Добавить в цитаты Настройки чтения

Страница 1 из 6

Александр Александрович Формозов

Рассказы об учёных

От автора

Мой отец был зоологом, профессором Московского университета, мать – геохимиком, сотрудником Академии наук. Сам я окончил кафедру археологии Исторического факультета МГУ. Вся моя жизнь прошла в кругу людей, работавших в исследовательских институтах, вузах, музеях, библиотеках. К счастью, я встречался и с совсем другими людьми, прежде всего во время экспедиций и командировок, когда забирался в глухие углы Казахстана и Средней Азии, Сибири и Европейского Севера, Украины и Кавказа. Благодаря этому я смог объективно оценить плюсы и минусы взрастившей и воспитавшей меня интеллигентской среды.
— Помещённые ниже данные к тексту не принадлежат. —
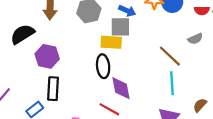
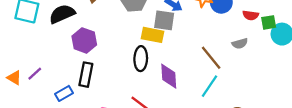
cyan line: (172, 83) -> (209, 86), turned 30
purple diamond: (121, 88) -> (169, 76), moved

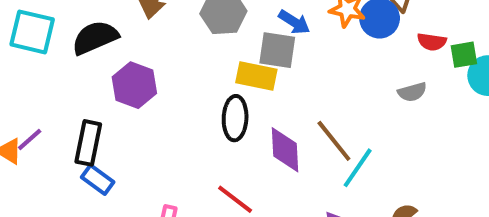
brown line: (211, 58) -> (334, 141), moved
purple line: (35, 74) -> (30, 139), moved
black rectangle: (86, 75) -> (88, 143), moved
blue rectangle: (64, 93) -> (98, 180), turned 66

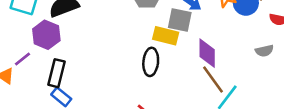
purple hexagon: (134, 85) -> (46, 35), moved
purple line: (30, 139) -> (22, 59), moved
purple diamond: (285, 150) -> (207, 53), moved

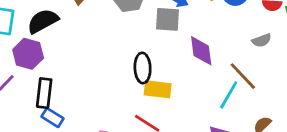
yellow rectangle: (166, 36) -> (158, 89), moved
brown line: (213, 79) -> (243, 76), moved

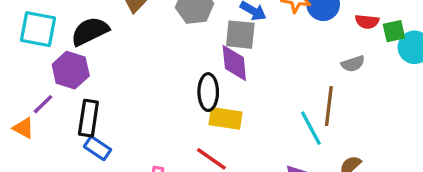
purple diamond: (201, 51) -> (234, 63), moved
brown line: (243, 76) -> (329, 106), turned 48
cyan line: (229, 95) -> (311, 128), turned -60

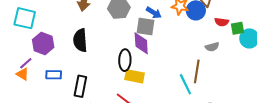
black semicircle: (90, 31) -> (80, 40), moved, turned -70
black rectangle: (88, 118) -> (80, 86), moved
orange triangle: (24, 128) -> (23, 74), moved
blue rectangle: (97, 148) -> (54, 75), moved, turned -35

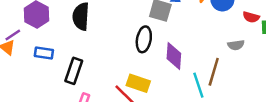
purple diamond: (141, 43) -> (174, 56), moved
black ellipse: (125, 60) -> (144, 39), moved
yellow rectangle: (135, 76) -> (138, 83), moved

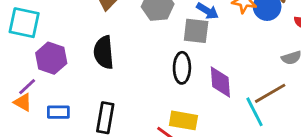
blue rectangle: (44, 53) -> (58, 112), moved
brown line: (214, 72) -> (270, 93), turned 52

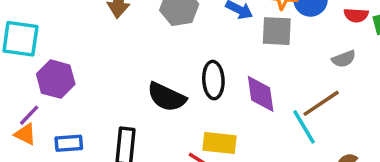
gray square: (196, 31) -> (277, 31), moved
black semicircle: (104, 52) -> (167, 97), moved, turned -56

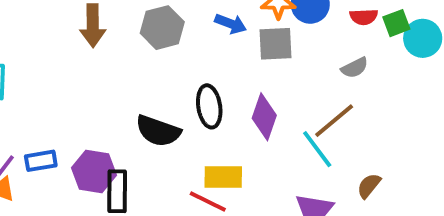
purple hexagon: (56, 79) -> (94, 172), moved
purple diamond: (261, 94) -> (264, 117), turned 33
blue rectangle: (69, 143) -> (41, 161), moved

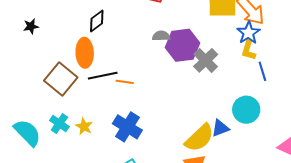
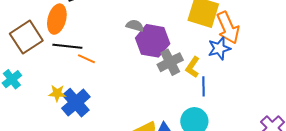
yellow L-shape: (249, 50) -> (193, 67), moved
blue line: (262, 71) -> (203, 86), moved
yellow star: (84, 126) -> (57, 93), moved, turned 30

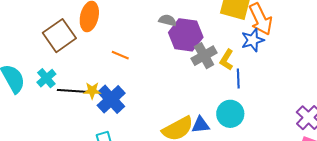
black line: (67, 46) -> (72, 91), moved

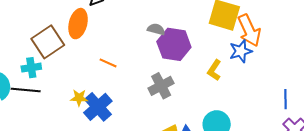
gray cross: (204, 56) -> (161, 86), moved
cyan cross: (46, 78) -> (31, 68), moved, turned 30
blue line: (238, 79) -> (286, 99), moved
black line: (72, 91) -> (26, 90), moved

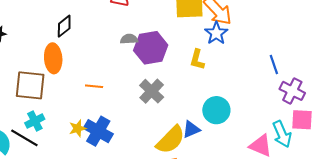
brown square: (48, 42) -> (30, 85), turned -32
cyan cross: (31, 68) -> (35, 121), moved
black line: (26, 90) -> (24, 138), turned 44

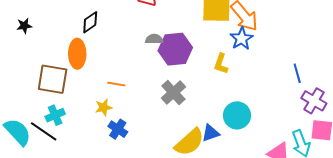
yellow star: (78, 128) -> (104, 107), moved
blue cross: (98, 131) -> (118, 129), size x0.7

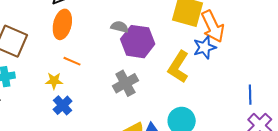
orange ellipse: (77, 54) -> (62, 24), moved
yellow L-shape: (221, 64) -> (178, 67), size x1.5

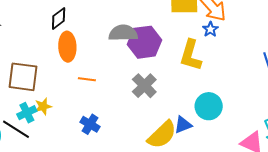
gray semicircle: (120, 27) -> (123, 33), size x1.6
blue star: (205, 47) -> (210, 29), size x0.7
yellow star: (54, 81) -> (43, 106), moved

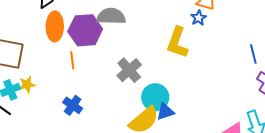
purple hexagon: (144, 42) -> (85, 30), moved
orange line: (87, 79) -> (72, 60), turned 72
cyan circle: (209, 106) -> (155, 97), moved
В мои студенческие годы о науке говорили и писали очень много. То был период «борьбы за приоритеты», утверждения всюду и везде «одной, единственно правильной точки зрения». Ученые должны были выявить её, а в дальнейшем, следуя ей неукоснительно, не допускать развития каких-либо иных теорий. Выходившая тогда литература по истории науки наделяла своих героев иконописными чертами. Они всё знали заранее, уверенно продвигались вперёд и без колебаний извлекали при опытах желанную абсолютную истину. Разрешалось им лишь небольшое чудачество: например, в биографии A.M. Бутлерова позволительно было упомянуть про его любовь к пчеловодству, но отнюдь не о занятиях спиритизмом.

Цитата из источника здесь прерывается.